『円朝ざんまい:よみがえる江戸・明治のことば』

森まゆみ

(2006年10月10日刊行,平凡社ISBN:4582833403



明治時代の落語家・三遊亭円朝の足跡をたどる.円朝の地元“谷根千”エリアから始まって,まずは東京都下をぐるりと.次いで,甲州鰍沢から伊豆熱海への道行きに飽き足らず,さらには関東平野を北上し,伊香保に沼田に宇都宮.さらには北海道にまで遠出する.円朝落語のファンにとってはさらに深い読み方があるのだろうが,円朝噺と紀行文のうまい合体に,落語好きならずともきっと引き込まれるだろう.

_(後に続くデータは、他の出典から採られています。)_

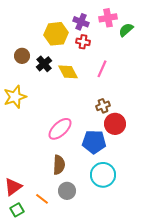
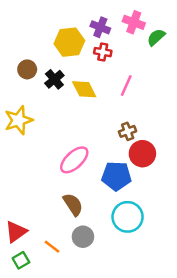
pink cross: (108, 18) -> (134, 22), turned 30
brown semicircle: (59, 165) -> (73, 204), turned -36

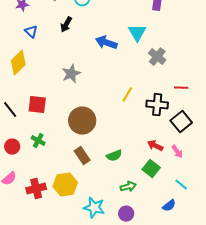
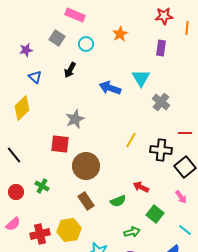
red square: (37, 105) -> (60, 144), moved
red arrow: (155, 146) -> (141, 187), moved

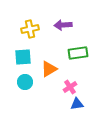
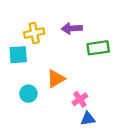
green rectangle: (78, 53) -> (98, 48), moved
cyan square: (23, 57) -> (18, 55), moved

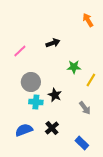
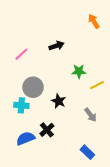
yellow line: (91, 80) -> (97, 85), turned 32
cyan cross: (36, 102) -> (21, 105), moved
black cross: (52, 128) -> (47, 130), moved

たとえば,有名な怪談噺「真景累ヶ淵」は,それだけでもう十分に“因縁ネットワーク”が絡み合っていて,筋を読むだけでは全体像の可読性は低い.しかし,上には上がある.円朝の“上州もの”の中でも,「安中草三」は「あまりに筋が複雑なので本書に記すことを断念した」(p. 280)とのこと.

長大な落語を高座にかける噺家というのは芸力がとても高かったのだろうと思う.もちろん,それだけ込み入った噺を聴く客にもそれなりの体力があったにちがいない.

円朝噺の世界を自ら旅した伝記作家(とポン太さん)はいい本を書いてくれました.